I recommend sampling these counters for each instance, for a 24 hour period, with at least 1 minute interval.  Of course, the more samples you collect, the more accurate the calculations will be.  However, I don’t think it’s necessary to sample more than once every 15 seconds.

Average

This is the average IOPS you are currently getting out of your configuration.  Using the formulas in the table above, the math looks like this.

E 37.5+555.42 = 592.92 Average IOPS
F 3.31+15.14 = 18.45 Average IOPS
G 1.05+59.24 = 60.29 Average IOPS

Maximum

E 8.2+1126.95 = 1135.15 Maximum IOPS
F 207.77+120.27 = 328.04 Maximum IOPS
G 152.49+129.42 = 281.91 Maximum IOPS

NOTE: Maximum is calculated using top IO sampled for each type during the sampling period.  So this is the theoretical maximum IOPS for the array.

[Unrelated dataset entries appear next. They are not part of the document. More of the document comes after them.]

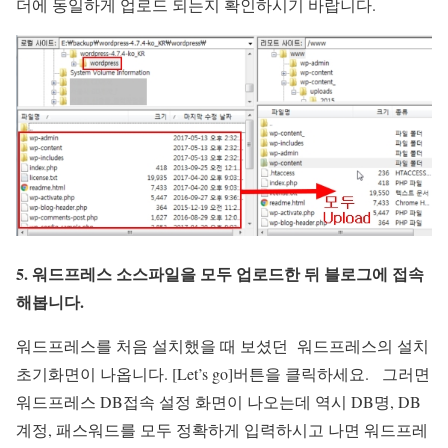
더에 동일하게 업로드 되는지 확인하시기 바랍니다.
5. 워드프레스 소스파일을 모두 업로드한 뒤 블로그에 접속
해봅니다.
워드프레스를 처음 설치했을 때 보셨던 워드프레스의 설치
초기화면이 나옵니다. [Let’s go]버튼을 클릭하세요. 그러면
워드프레스 DB접속 설정 화면이 나오는데 역시 DB명, DB
계정, 패스워드를 모두 정확하게 입력하시고 나면 워드프레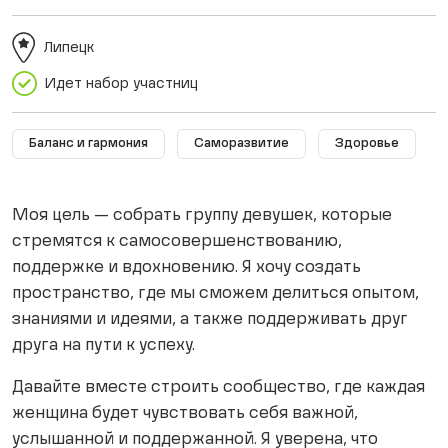
Липецк
Идет набор участниц
Баланс и гармония
Саморазвитие
Здоровье
Моя цель — собрать группу девушек, которые
стремятся к самосовершенствованию,
поддержке и вдохновению. Я хочу создать
пространство, где мы сможем делиться опытом,
знаниями и идеями, а также поддерживать друг
друга на пути к успеху.
Давайте вместе строить сообщество, где каждая
женщина будет чувствовать себя важной,
услышанной и поддержанной. Я уверена, что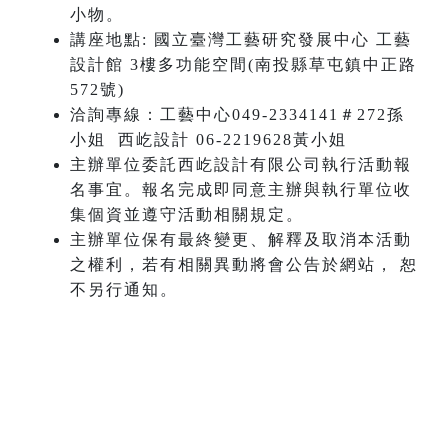
小物。
講座地點: 國立臺灣工藝研究發展中心 工藝
設計館 3樓多功能空間(南投縣草屯鎮中正路
572號)
洽詢專線：工藝中心049-2334141＃272孫
小姐 西屹設計 06-2219628黃小姐
主辦單位委託西屹設計有限公司執行活動報
名事宜。報名完成即同意主辦與執行單位收
集個資並遵守活動相關規定。
主辦單位保有最終變更、解釋及取消本活動
之權利，若有相關異動將會公告於網站， 恕
不另行通知。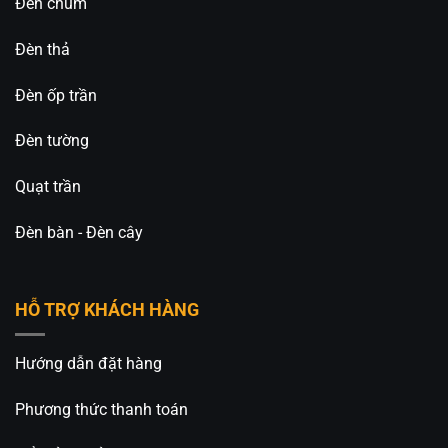
Đèn chùm
Đèn Trang Trí An An Decor
chuyên thiết kế và cung
cấp các loại đèn trang trí decor, đa dạng mẫu mã
Đèn thả
và giá thành tốt nhất trên thị trường.
_____________________________________________
Đèn ốp trần
⚡️
An An Decor
– Ánh sáng từ tâm hồn
⚡️
Đèn tường
🏢CN 1: 514 Nguyễn Oanh, Phường An Nhơn, TP.
Quạt trần
Hồ Chí Minh
Đèn bàn - Đèn cây
🏢CN 2: 511 Ngô Gia Tự, Phường Việt Hưng, TP. Hà
Nội
HỖ TRỢ KHÁCH HÀNG
Hotline: 0826.227.227 – 0813.160.160 –
08.1745.175 (Zalo)
Hướng dẫn đặt hàng
Fanpage:
Đèn Trang Trí An An Decor
Phương thức thanh toán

Looking at the average and maximum IOPS and comparing them to the expected IOPS in the previous section, we can see that we are well covered for the array hosting the OperationsManager data file.  In fact, we aren’t seeing IO bursts that even come close to the expected IO capabilities for the array.

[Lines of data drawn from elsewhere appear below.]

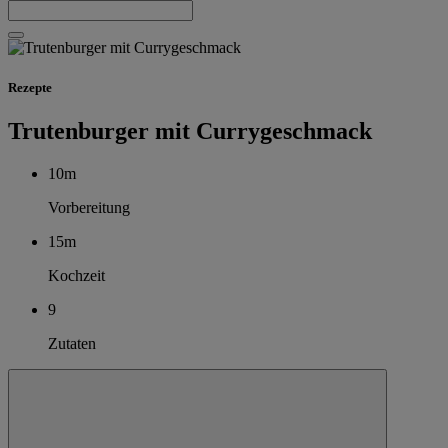
Rezepte
Trutenburger mit Currygeschmack
10m
Vorbereitung
15m
Kochzeit
9
Zutaten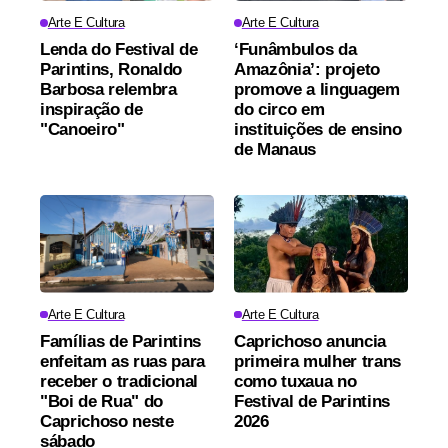
Arte E Cultura
Arte E Cultura
Lenda do Festival de
‘Funâmbulos da
Parintins, Ronaldo
Amazônia’: projeto
Barbosa relembra
promove a linguagem
inspiração de
do circo em
"Canoeiro"
instituições de ensino
de Manaus
Arte E Cultura
Arte E Cultura
Famílias de Parintins
Caprichoso anuncia
enfeitam as ruas para
primeira mulher trans
receber o tradicional
como tuxaua no
"Boi de Rua" do
Festival de Parintins
Caprichoso neste
2026
sábado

The array hosting the OperationsManager log file appears to be busier, as far as a consistent average goes.  But it’s still well within reason when comparing the expected IO for the array.  However, there is reason for concern with the Write bursts that are occurring on that array.

A major concern here is the array hosting the TempDB.  The total measured IOPS activity on that array exceeds the expected IO for the array.  Given this, and the fact that the Write IO burst that are double the expected IO capacity for the array, the array hosting the TempDB needs some serious attention.  This is likely causing quite a bottleneck on the Operations Manager database server role.

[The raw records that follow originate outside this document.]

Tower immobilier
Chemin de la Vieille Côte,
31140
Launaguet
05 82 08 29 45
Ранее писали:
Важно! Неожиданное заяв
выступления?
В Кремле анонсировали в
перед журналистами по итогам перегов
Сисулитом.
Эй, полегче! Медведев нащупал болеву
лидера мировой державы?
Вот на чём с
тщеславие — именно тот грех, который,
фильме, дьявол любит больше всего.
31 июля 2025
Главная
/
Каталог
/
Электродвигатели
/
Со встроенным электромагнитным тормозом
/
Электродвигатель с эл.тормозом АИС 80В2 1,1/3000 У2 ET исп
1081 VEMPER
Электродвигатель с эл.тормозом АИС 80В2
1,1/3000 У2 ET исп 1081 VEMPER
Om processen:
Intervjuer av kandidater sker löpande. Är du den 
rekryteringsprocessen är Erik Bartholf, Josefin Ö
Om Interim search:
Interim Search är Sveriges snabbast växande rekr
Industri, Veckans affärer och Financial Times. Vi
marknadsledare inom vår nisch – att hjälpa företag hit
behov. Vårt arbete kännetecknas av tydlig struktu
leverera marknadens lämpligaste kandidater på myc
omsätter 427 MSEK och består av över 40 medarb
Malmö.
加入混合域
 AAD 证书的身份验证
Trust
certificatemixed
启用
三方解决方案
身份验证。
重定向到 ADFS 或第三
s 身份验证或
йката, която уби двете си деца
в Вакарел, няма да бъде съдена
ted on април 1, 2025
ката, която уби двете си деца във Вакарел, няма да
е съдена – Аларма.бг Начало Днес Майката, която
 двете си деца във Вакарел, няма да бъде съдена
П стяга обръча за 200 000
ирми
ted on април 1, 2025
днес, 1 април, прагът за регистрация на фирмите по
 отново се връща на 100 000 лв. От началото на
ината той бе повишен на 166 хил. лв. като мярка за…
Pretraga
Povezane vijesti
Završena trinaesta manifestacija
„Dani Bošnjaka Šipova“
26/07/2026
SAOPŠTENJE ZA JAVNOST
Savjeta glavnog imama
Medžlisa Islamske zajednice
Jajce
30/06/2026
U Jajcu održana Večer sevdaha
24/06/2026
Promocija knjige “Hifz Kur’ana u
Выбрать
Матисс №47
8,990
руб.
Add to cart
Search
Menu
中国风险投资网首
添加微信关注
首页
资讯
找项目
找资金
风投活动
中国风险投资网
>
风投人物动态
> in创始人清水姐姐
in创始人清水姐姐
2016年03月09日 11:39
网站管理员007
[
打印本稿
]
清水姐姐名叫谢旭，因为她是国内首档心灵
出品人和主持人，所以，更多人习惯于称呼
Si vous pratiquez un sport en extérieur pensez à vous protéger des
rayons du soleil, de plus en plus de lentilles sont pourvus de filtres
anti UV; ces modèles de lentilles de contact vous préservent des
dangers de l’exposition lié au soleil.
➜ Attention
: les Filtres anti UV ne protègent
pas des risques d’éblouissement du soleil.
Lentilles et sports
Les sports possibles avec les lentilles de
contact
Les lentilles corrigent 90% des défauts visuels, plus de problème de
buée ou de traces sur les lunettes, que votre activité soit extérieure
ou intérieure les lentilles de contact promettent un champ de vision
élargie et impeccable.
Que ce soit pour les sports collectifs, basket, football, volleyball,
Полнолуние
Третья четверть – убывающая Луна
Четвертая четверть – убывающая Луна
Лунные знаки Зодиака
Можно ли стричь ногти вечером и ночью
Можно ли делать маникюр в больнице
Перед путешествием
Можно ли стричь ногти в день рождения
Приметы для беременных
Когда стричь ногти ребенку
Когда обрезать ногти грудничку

I would certainly add additional spindles to the array hosting the TempDB.  If, for some reason, this wasn’t possible due to budget constraints, I see another option is available.

Since the array hosting the OperationsManager database is humming along without coming close to consuming the available IO afforded by that array, we could borrow 2 disks from that array and add those to the array hosting the TempDB.

With this configuration, the F drive will still have plenty of room to perform all IO’s, including the IO bursts we’ve observed.  This will lend more performance to the E drive, where it is needed most.  Giving the E drive the additional 2 disks will allow TempDB to perform it’s average IO’s comfortably at ~592 IOPS.  The high Write bursts will still exceed maximum achievable IO for the array, but this is much better than the current configuration.

Measuring Types of IO

From the numbers in our measured ROIPS calculations, we can determine what type of IO transaction is happening more often.  This can help in determining what the Read / Write Cache Ratio should be adjusted to on the controller.  We can find this by calculating the Read or Write IO, against the total IO.  We’ll do this for both Average and Maximum.

Average

 

% Read

% Write

E

6

94

F

18

82

G

2

98

Maximum

 

% Read

% Write

E

1

99

F

63

37

G

54

46

Taking these percentages of IO types, we can determine a feasible Read / Write Cache Ratio on the controller.  As you can see, most IO is Write.  There’s only one exception.  And that is the Read type IO bursts on the array hosting the OperationsManager database.  This Read type IO is likely due to a high number of Operations Console sessions, navigating to multiple different views.

Because console sessions submit nothing but Read type IO to the OperationsManager database, I would surmise that this particular Management Group employs the use of the Operations Console quite heavily.